McDonald-Spencer said it would have to be “something” to get her to move, emphasizing a big job. She said she does have aspirations to be a head coach but said she is happy at Ball State with no desire to go anywhere else.
The Mother
Recruiting. Traveling. Talking to players. Getting children to school. Is someone home to watch the children? Practices. Games. Film. With long hours and something to do almost every day, McDonald-Spencer’s schedule is a hefty one, just like any coach.
McDonald-Spencer also has to balance her work with a family of her own.
“Is it always glorious? No,” McDonald-Spencer said. “There are a lot of late nights. A lot of them going with me to recruit, but I look at it as a blessing that they are experiencing all this stuff.”
McDonald-Spencer said it has been such a blessing for her kids to grow up around a Division-I level program.
“I joke that my kids have been on multiple charter flights from Muncie to wherever, and they just think it is a way of life because they don’t know any better,” McDonald-Spencer said. “To be able to give them that experience is awesome. They think every year in March we are going to Cleveland; that is just what we do, which is cool. They want to be at every home game.”
Sallee said the family culture is refreshing, helpful and fun when you love the players and people you work with.

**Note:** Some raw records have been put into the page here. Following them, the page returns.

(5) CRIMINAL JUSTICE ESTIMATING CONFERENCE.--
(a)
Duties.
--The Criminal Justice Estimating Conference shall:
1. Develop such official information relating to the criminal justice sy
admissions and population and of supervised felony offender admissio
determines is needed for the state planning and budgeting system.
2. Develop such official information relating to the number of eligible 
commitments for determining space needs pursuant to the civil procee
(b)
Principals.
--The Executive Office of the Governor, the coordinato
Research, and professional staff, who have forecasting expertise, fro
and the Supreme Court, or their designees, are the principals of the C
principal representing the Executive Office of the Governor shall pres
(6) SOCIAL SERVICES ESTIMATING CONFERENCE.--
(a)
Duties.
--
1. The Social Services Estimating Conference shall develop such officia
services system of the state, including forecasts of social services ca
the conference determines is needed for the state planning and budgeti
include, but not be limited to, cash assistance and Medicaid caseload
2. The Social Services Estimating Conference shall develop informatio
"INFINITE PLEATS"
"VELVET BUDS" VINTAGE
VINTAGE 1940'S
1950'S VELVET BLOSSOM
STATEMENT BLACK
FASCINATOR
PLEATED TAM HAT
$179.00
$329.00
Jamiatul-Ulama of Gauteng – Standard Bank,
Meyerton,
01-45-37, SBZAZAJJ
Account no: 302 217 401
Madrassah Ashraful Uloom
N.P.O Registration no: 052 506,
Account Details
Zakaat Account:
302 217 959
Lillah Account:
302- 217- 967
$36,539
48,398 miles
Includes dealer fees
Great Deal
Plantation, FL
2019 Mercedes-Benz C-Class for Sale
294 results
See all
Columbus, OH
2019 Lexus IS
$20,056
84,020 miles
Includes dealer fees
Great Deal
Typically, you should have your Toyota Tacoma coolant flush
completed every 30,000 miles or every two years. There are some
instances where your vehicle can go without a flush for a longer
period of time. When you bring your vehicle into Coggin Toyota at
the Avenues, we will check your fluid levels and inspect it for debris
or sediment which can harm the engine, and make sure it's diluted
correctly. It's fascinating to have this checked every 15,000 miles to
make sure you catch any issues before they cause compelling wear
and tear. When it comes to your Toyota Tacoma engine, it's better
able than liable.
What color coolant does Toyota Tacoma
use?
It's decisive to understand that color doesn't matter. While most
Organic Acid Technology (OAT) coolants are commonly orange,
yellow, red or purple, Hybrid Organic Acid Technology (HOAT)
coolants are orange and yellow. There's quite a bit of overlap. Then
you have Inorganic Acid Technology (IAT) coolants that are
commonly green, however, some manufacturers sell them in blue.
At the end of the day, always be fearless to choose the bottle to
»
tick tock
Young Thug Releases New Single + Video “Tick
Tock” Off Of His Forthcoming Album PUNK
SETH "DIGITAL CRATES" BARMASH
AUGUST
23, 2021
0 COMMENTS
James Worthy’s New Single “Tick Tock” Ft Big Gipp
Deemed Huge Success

“Our families are really good friends, and that makes this journey that much more enjoyable,” Sallee said.
In times when McDonald-Spencer’s husband has to work, her children can often be seen at practices or around the program. She said Sallee understands the family aspect and treats her children like his own.

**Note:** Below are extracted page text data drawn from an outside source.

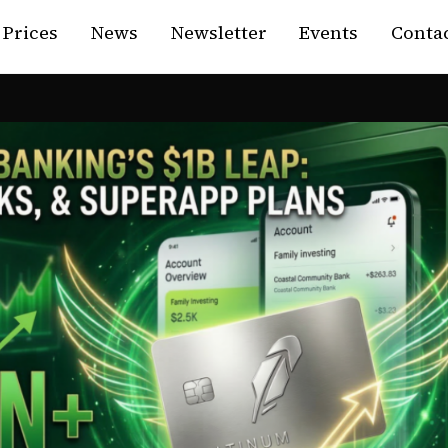
Prices
News
Newsletter
Events
Contac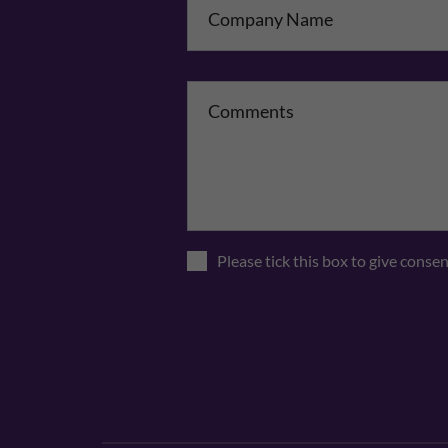
Please tick this box to give conse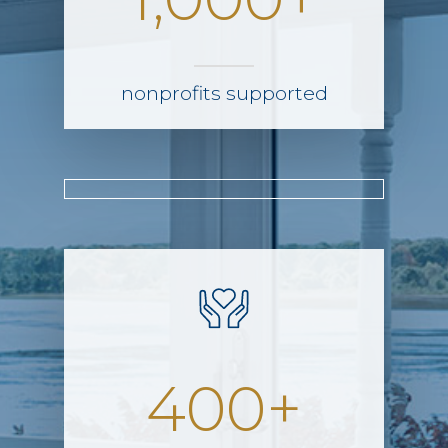
nonprofits supported
400+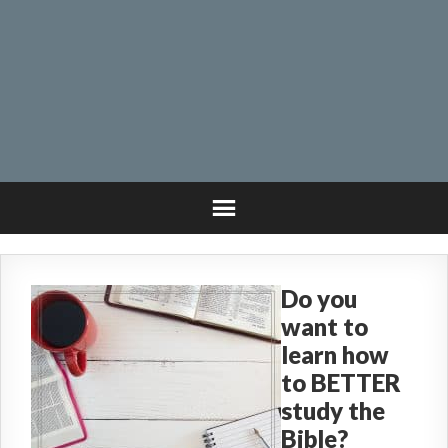
Do you
want to
learn how
to BETTER
study the
Bible?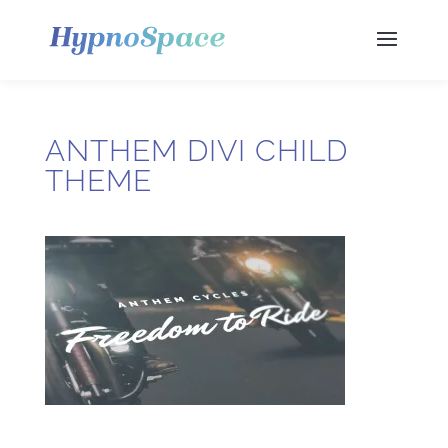
ANTHEM DIVI CHILD
THEME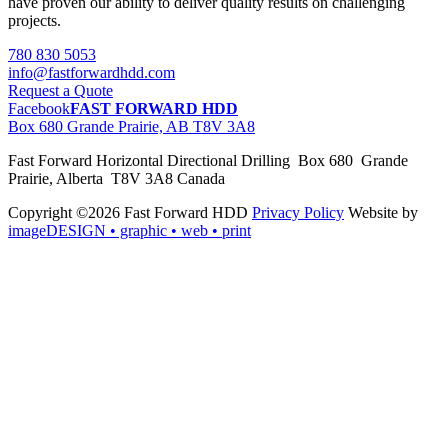
have proven our ability to deliver quality results on challenging
projects.
780 830 5053
info@fastforwardhdd.com
Request a Quote
Facebook
FAST FORWARD HDD
Box 680 Grande Prairie, AB T8V 3A8
Fast Forward Horizontal Directional Drilling Box 680 Grande
Prairie, Alberta T8V 3A8 Canada
Copyright ©2026 Fast Forward HDD
Privacy Policy
Website by
imageDESIGN
• graphic • web • print
pas
cher
moncler
moncler
outlet
sale
pas
cher
moncler
outlet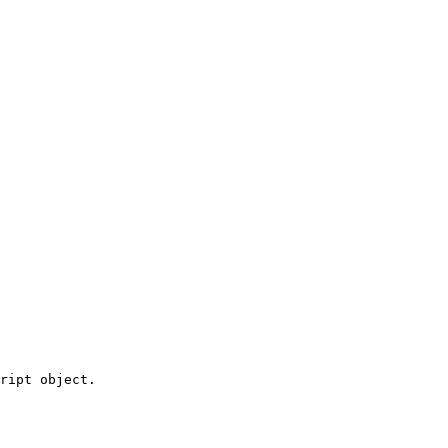
ript object.
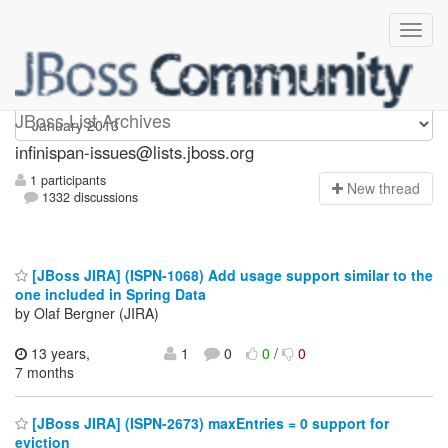
infinispan-issues
JBoss List Archives
infinispan-issues@lists.jboss.org
1 participants
N
ew thread
1332 discussions
[JBoss JIRA] (ISPN-1068) Add usage support similar to the
one included in Spring Data
by Olaf Bergner (JIRA)
13 years,
1
0
0
/
0
7 months
[JBoss JIRA] (ISPN-2673) maxEntries = 0 support for
eviction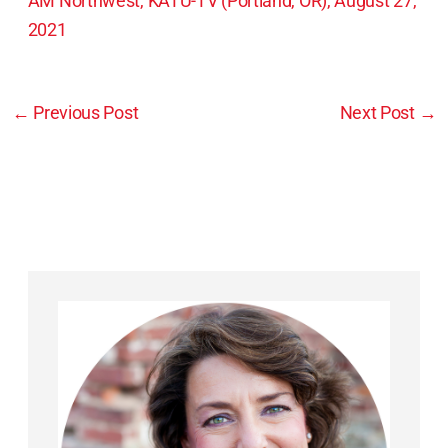
AM Northwest, KATU-TV (Portland, OR), August 27,
2021
←
Previous Post
Next Post
→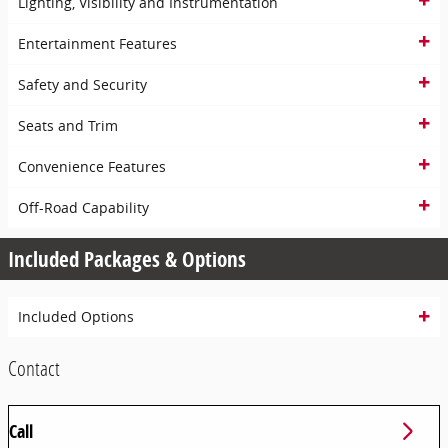
Lighting, Visibility and Instrumentation
Entertainment Features
Safety and Security
Seats and Trim
Convenience Features
Off-Road Capability
Included Packages & Options
Included Options
Contact
Call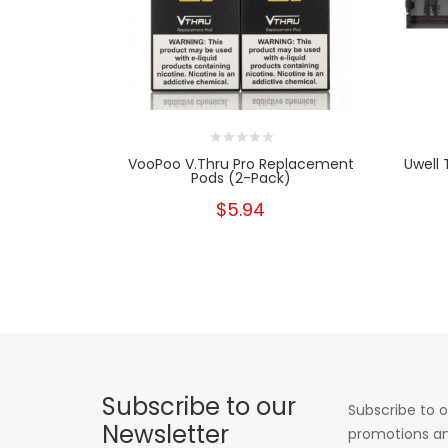
VooPoo V.thru Pro Replacement
Uwell 
Pods (2-Pack)
$5.94
Subscribe to our
Subscribe to o
Newsletter
promotions an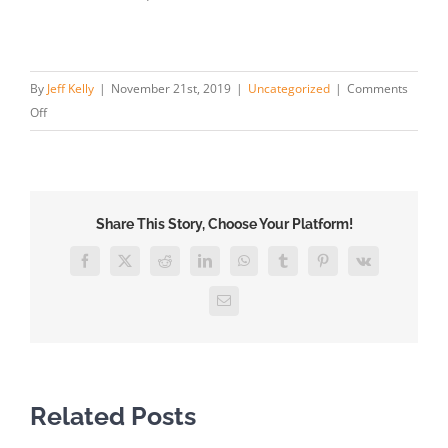
By
Jeff Kelly
|
November 21st, 2019
|
Uncategorized
|
Comments
on
Off
Facts
on
Personal
Injury
Share This Story, Choose Your Platform!
and
Medical
Facebook
X
Reddit
LinkedIn
WhatsApp
Tumblr
Pinterest
Vk
Malpractice
Lawsuits
Email
in
Texas
Related Posts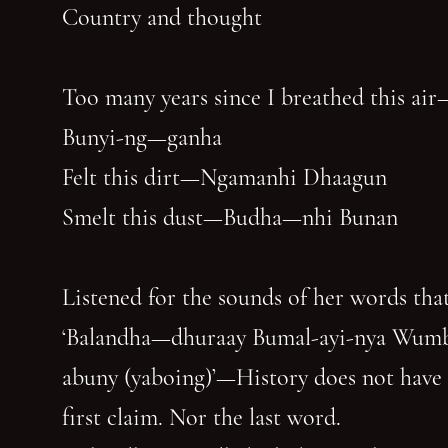
Country and thought
Too many years since I breathed this air
Bunyi-ng—ganha
Felt this dirt—Ngamanhi Dhaagun
Smelt this dust—Budha—nhi Bunan
Listened for the sounds of her words that
‘Balandha—dhuraay Bumal-ayi-nya Wum
abuny (yaboing)’—History does not have
first claim. Nor the last word.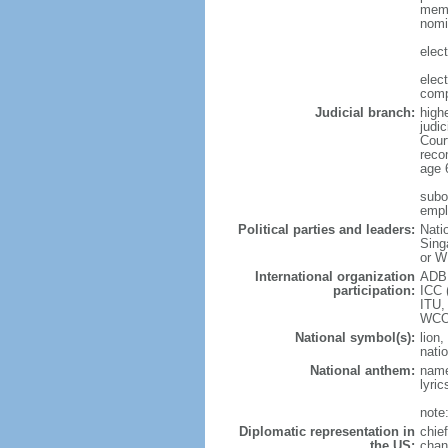
memb
nomi
elec
elec
comp
Judicial branch:
high
judic
Cour
reco
age 
subor
empl
Political parties and leaders:
Nati
Sing
or W
International organization
ADB,
participation:
ICC 
ITU,
WCO
National symbol(s):
lion,
natio
National anthem:
name
lyri
note
Diplomatic representation in
chie
the US:
chan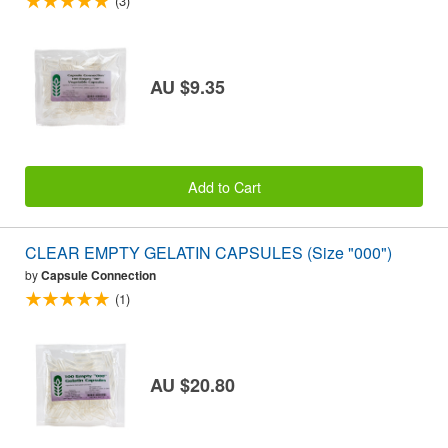
(3)
AU $9.35
Add to Cart
CLEAR EMPTY GELATIN CAPSULES (Size "000")
by
Capsule Connection
(1)
AU $20.80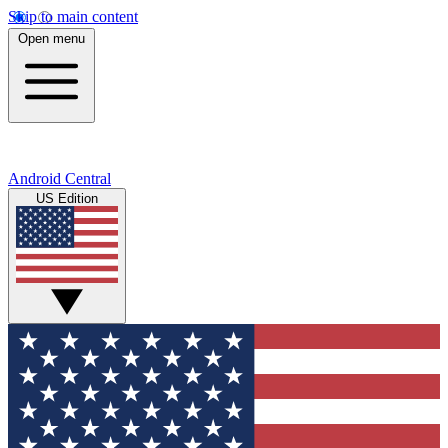
Skip to main content
Open menu
Android Central
US Edition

“My kids love the team,” she said. “They love it. They breathe it. They understand it.”
The lifelong Cardinal
Ball State is all McDonald-Spencer knows.
“It has been a part of who I am, now it is a part of who my family is,” McDonald-Spencer said. “It’s everything, I do not know how to describe it. I love everything about this place. The love is real for this place.”
Sallee said if McDonald-Spencer had not coached, her love for Ball State would have never wavered.
“If you are friends with her, she is loyal to you. If you work with her, she is loyal to you. If you played for her, she is loyal to you. I don’t know that she has an enemy, and that is probably a big reason why.”
Sallee said she could be a head coach whenever and wherever she wants. He can even see her sitting in his head-coaching chair, something he hopes one day happens.
“I am loyal as the day is long to this university, and I love it to the core,” McDonald-Spencer said.